Examples of absorbable synthetic polymers are polycaprolactone, polylactic acid, polyglycolic acid, polylactic-co-glycolic acid (PLGA), poly(ethylene glycol)/poly(butylene terephthalate), and polyethyleneglycol. Examples of nonabsorbable synthetic polymers are polyurethane, nylon, polytetrafluoroethylene (PTFE), and polyethylene terephthalate.37,38,53 Synthetic polymers have uniformity between samples and are cheaper to produce. They can be fabricated to serve desired physical properties and may be favorable when higher mechanical properties are required. Disadvantages are their limited cellular recognition and tissue compatibility in vivo.38 Many of the synthetic polymers are used in suture materials such as nylon (Dermalon, Davis and Geck, Gosport, UK; Ethilon, Ethicon, Edinburgh, UK) PLGA (Vycril, Ethicon), polyglycolic acid (Dexon, Davis and Geck), and polycaprolactone (Monocryl, Ethicon).54,55 Synthetic polymers are often used in wound dressings such as polyurethane in Tegaderm (3M Healthcare, St Paul, Minn.) and Opsite (Smith and Nephew Healthcare, London, UK).38 As said previously, natural and synthetic polymers are sometimes combined, balancing out advantages and disadvantages of the used polymers.
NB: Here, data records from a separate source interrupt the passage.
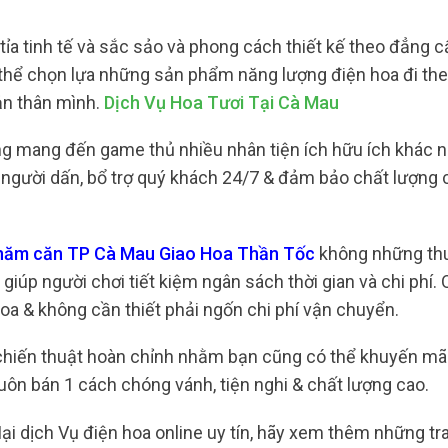
a tinh tế và sắc sảo và phong cách thiết kế theo đẳng c
ó thể chọn lựa những sản phẩm năng lượng điện hoa đi the
ản thân mình.
Dịch Vụ Hoa Tươi Tại Cà Mau
ng mang đến game thủ nhiều nhân tiện ích hữu ích khác 
ng người dấn, bổ trợ quý khách 24/7 & đảm bảo chất lượng
ợ năm căn TP Cà Mau Giao Hoa Thần Tốc
không những thu
giúp người chơi tiết kiệm ngân sách thời gian và chi phí.
hoa & không cần thiết phải ngốn chi phí vận chuyển.
t chiến thuật hoàn chỉnh nhằm bạn cũng có thể khuyến mã
uôn bán 1 cách chóng vánh, tiện nghi & chất lượng cao.
 dịch Vụ điện hoa online uy tín, hãy xem thêm những t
Some manufactured products have a removable semipermeable silicone layer on top acting as a temporary epidermis preventing moisture loss and infection. They can be grouped as acellular bilayered substitutes.

Biobrane (UDL Laboratories, Rockford, Ill.) consists of a fine nylon mesh cross-linked with porcine dermal collagen (Table 3).4,56–62 Because of the presence of nylon, Biobrane will never get incorporated and should be considered as a wound dressing rather than as a skin substitute. To date, clinical studies only show Biobrane to be superior to silver sulfadiazine.59,60 With the use of silver sulfadiazine as a dressing in burn treatment being discouraged according to a recent Cochrane review appointing it an inferior treatment,63 there is not much clinical evidence to opt for Biobrane at this point. Furthermore, 2 separate studies show no benefit of Biobrane when compared with the 4 times cheaper DuoDerm (ConvaTec, Bristol-Myers Squibb, New York City, N.Y.).61,62

Table 3
Table 3:
Acellular Bilayered Substitutes

Integra dermal regeneration template (Integra LifeSciences, Plainsboro, N.J.) was developed by Burke et al.64 It consists of a silicone layer on top of a porous matrix comprising a chemically cross-linked coprecipitate of bovine collagen and shark-derived chondroitin-6-sulfate, a GAG (Table 3).4,15,65–69 When compared with AlloDerm in a mouse wound model, the Integra matrix is seen to induce more foreign body reaction and giant cells, however, again not surprisingly, given the fact that it is a chemically cross-linked material. To allow collagen fibers and others to be deposited within Integra, the scaffold needs to be cleared first by macrophages. This is in contrast with human skin derivatives such as AlloDerm, where there is a much lesser need to clear the area in advance.70 Given the results of this study, and lacking clinical studies comparing AlloDerm and Integra, Integra is not yet convincing as an option to be preferred above non-cross-linked human skin derivatives such as AlloDerm and DermaMatrix.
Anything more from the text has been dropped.